By the time the third round of the FA Cup came around, they sat in 18th place, while Spurs were roaring along and were comfortably situated in third place of the Premier League. Though Harry Redknapp, still embroiled in his tax evasion trial, did without Gareth Bale, his side still boasted talents such as Luka Modric, Rafael van der Vaart and Danny Rose. Dyche, on the other hand, gave a full debut to an 18 year-old Sean Murray.
Murray, and Watford, shone. They peppered the Spurs goal with chances in a dominating performance and were beaten only by a hopeful shot from van der Vaart that Scott Loach should have done better with.
From then, ignited by the presence of the youthful exuberance of Murray and Fulham loanee Alex Kacaniklic, the Hornets went on a run of eight wins in thirteen games, having only managed seven in their previous twenty seven. The form died away towards the tail-end of the season, and with it went the faint hopes of making the playoffs – hopes that seemed worlds away at the turn of the year. But the tone of the season was completely changed. Instead of a downward-spiralling club abandoned by a top young manager and stripped of its stars, we were reborn with a realistic desire to better Malkay Mackay’s almost-success.
There were other factors at work, of course – much like that season over ten years ago when Taylor’s group imploded so dramatically – but matching up to such a strong team when expectations had been set so low showed both the side and the fans that more was possible: that if you can cause a Champions League side so much trouble, what’s a midweek trip to Millwall?
The fear going into this weekend’s match with Manchester City was that the free-scoring Blues would lay such waste to Watford’s porous backline that what little self-confidence Beppe Sannino had managed to instil in them would be lost. It was simply case of how many we would lose by.
But after an aggressive display that forced Europe’s form side to make three desperate substitutions and put all their might into grinding out a result, everyone around the club is buzzing.
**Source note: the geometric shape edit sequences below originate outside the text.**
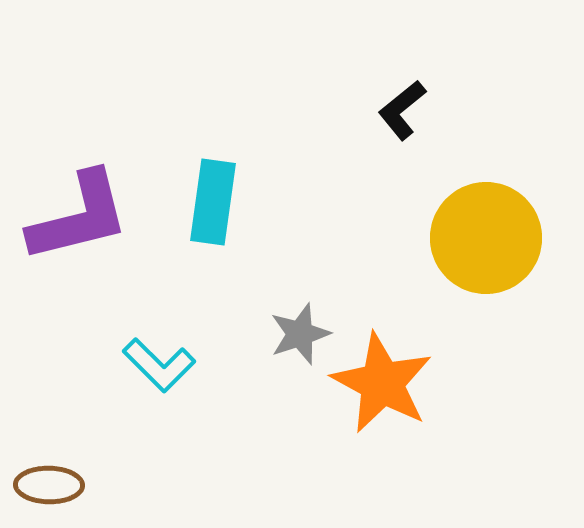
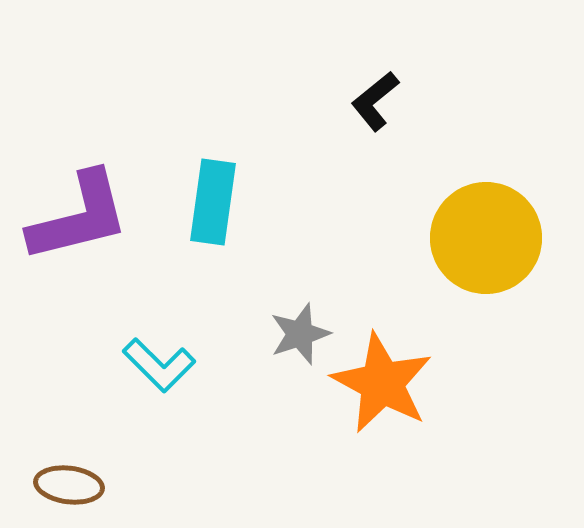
black L-shape: moved 27 px left, 9 px up
brown ellipse: moved 20 px right; rotated 6 degrees clockwise
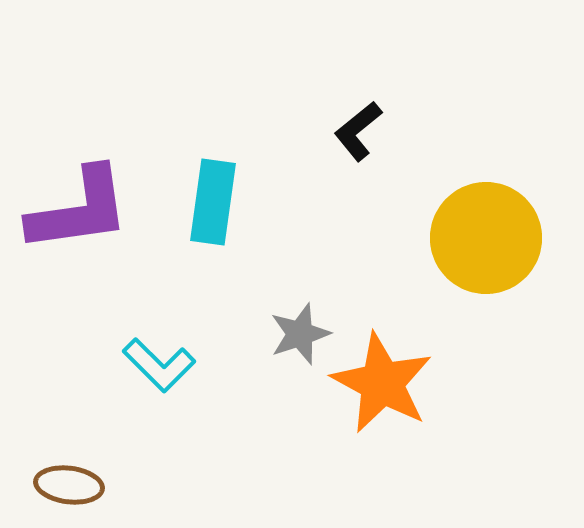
black L-shape: moved 17 px left, 30 px down
purple L-shape: moved 7 px up; rotated 6 degrees clockwise
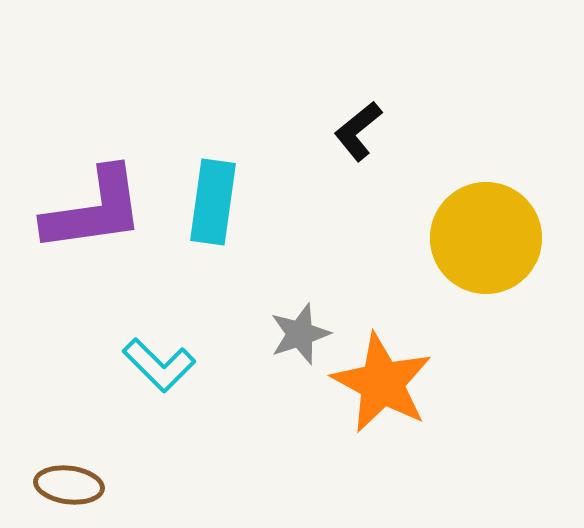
purple L-shape: moved 15 px right
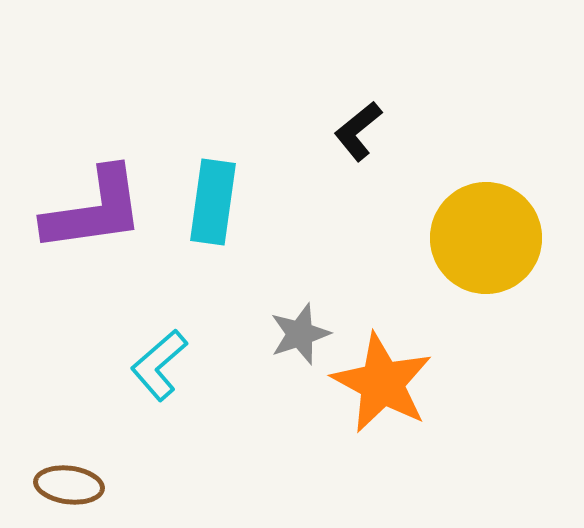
cyan L-shape: rotated 94 degrees clockwise
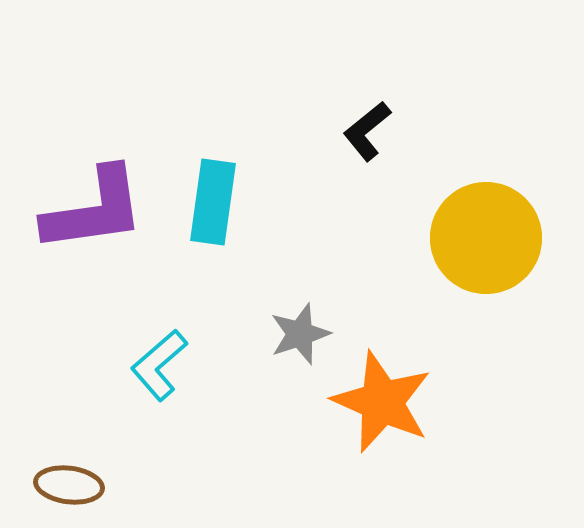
black L-shape: moved 9 px right
orange star: moved 19 px down; rotated 4 degrees counterclockwise
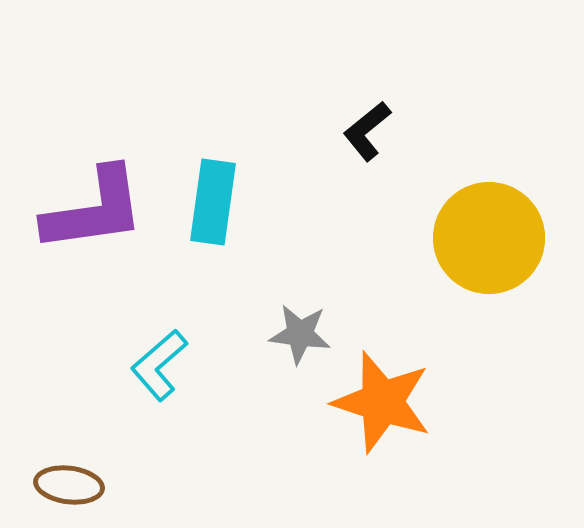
yellow circle: moved 3 px right
gray star: rotated 26 degrees clockwise
orange star: rotated 6 degrees counterclockwise
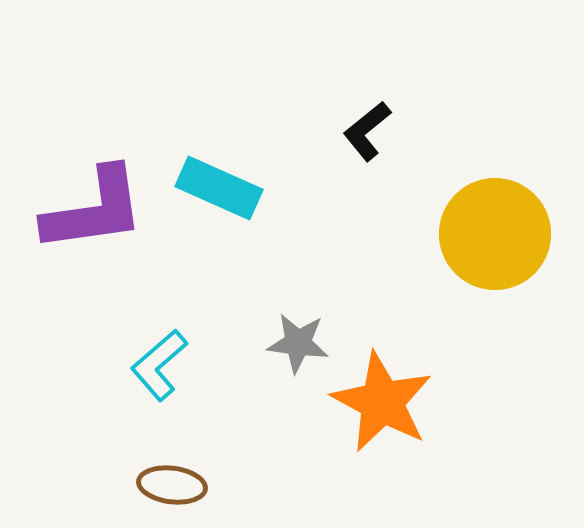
cyan rectangle: moved 6 px right, 14 px up; rotated 74 degrees counterclockwise
yellow circle: moved 6 px right, 4 px up
gray star: moved 2 px left, 9 px down
orange star: rotated 10 degrees clockwise
brown ellipse: moved 103 px right
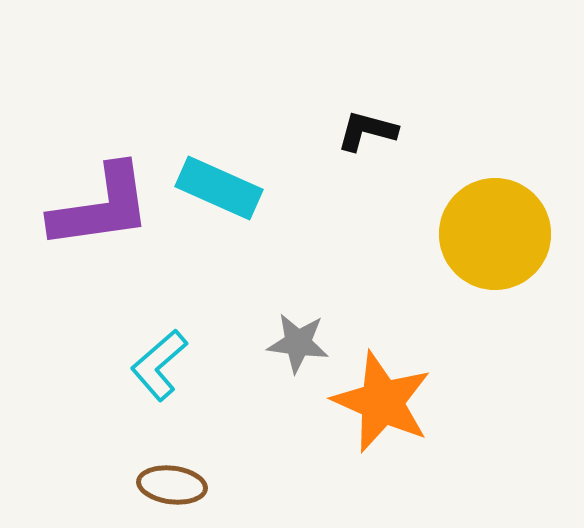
black L-shape: rotated 54 degrees clockwise
purple L-shape: moved 7 px right, 3 px up
orange star: rotated 4 degrees counterclockwise
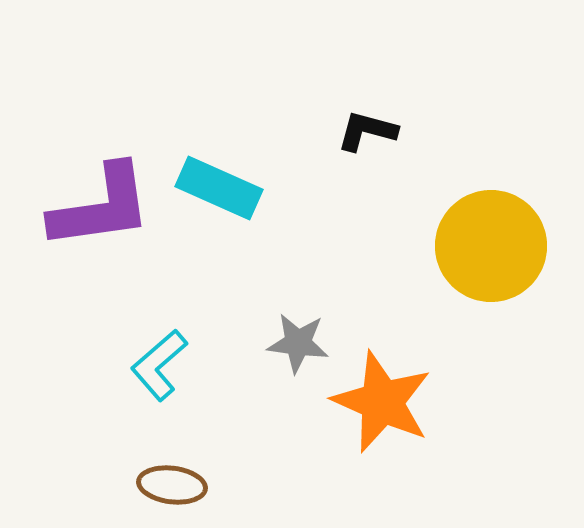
yellow circle: moved 4 px left, 12 px down
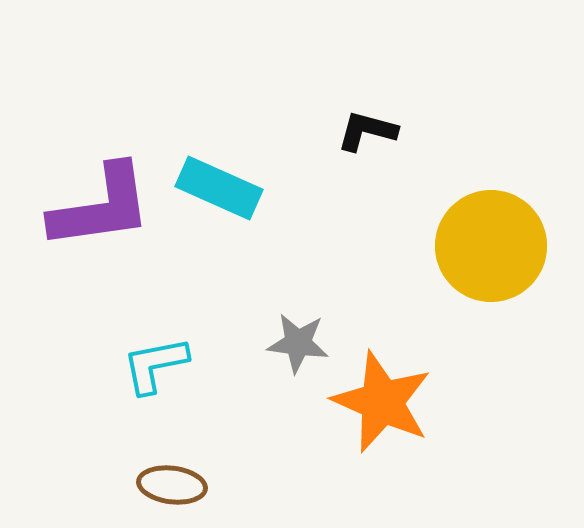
cyan L-shape: moved 4 px left; rotated 30 degrees clockwise
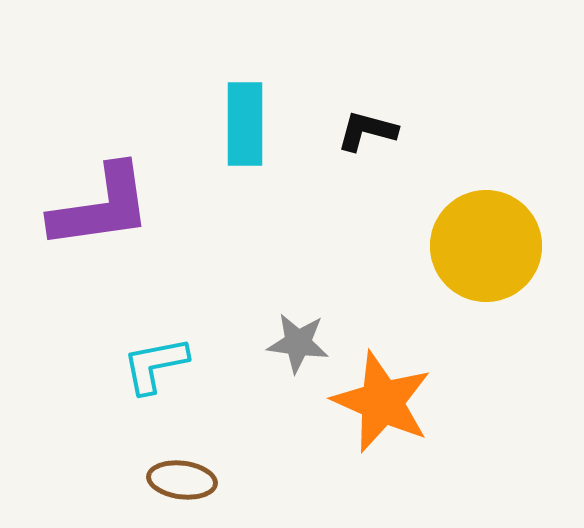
cyan rectangle: moved 26 px right, 64 px up; rotated 66 degrees clockwise
yellow circle: moved 5 px left
brown ellipse: moved 10 px right, 5 px up
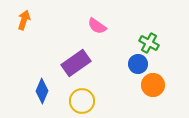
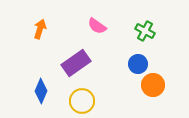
orange arrow: moved 16 px right, 9 px down
green cross: moved 4 px left, 12 px up
blue diamond: moved 1 px left
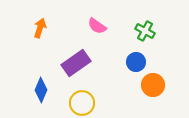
orange arrow: moved 1 px up
blue circle: moved 2 px left, 2 px up
blue diamond: moved 1 px up
yellow circle: moved 2 px down
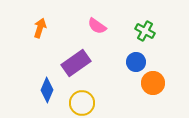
orange circle: moved 2 px up
blue diamond: moved 6 px right
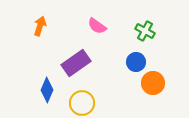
orange arrow: moved 2 px up
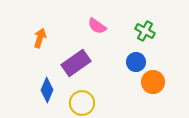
orange arrow: moved 12 px down
orange circle: moved 1 px up
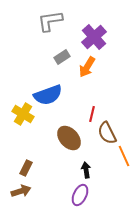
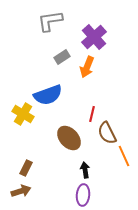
orange arrow: rotated 10 degrees counterclockwise
black arrow: moved 1 px left
purple ellipse: moved 3 px right; rotated 20 degrees counterclockwise
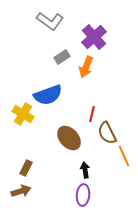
gray L-shape: rotated 136 degrees counterclockwise
orange arrow: moved 1 px left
This side has so much more to offer than the first half of the season has shown.
Of course, City’s attacking intent and lackadaisical mind-set played into our hands, and Messrs Deeney and Forestieri won’t find that much space afforded to them by the more conservative play of Championship sides, but the quality of the goals and build-up, as well as the impressive play of a young makeshift midfield against the best central player in the world can only stimulate the players to make sure they’re facing up against this sort of team for a third consecutive year next season.
It’s a massive ask to make the playoffs from here. But in the Championship, much like Space Jam, anything is possible. We have the players, we have a manager clearly not lacking in hunger, drive and tactical awareness and now, maybe, we have the belief.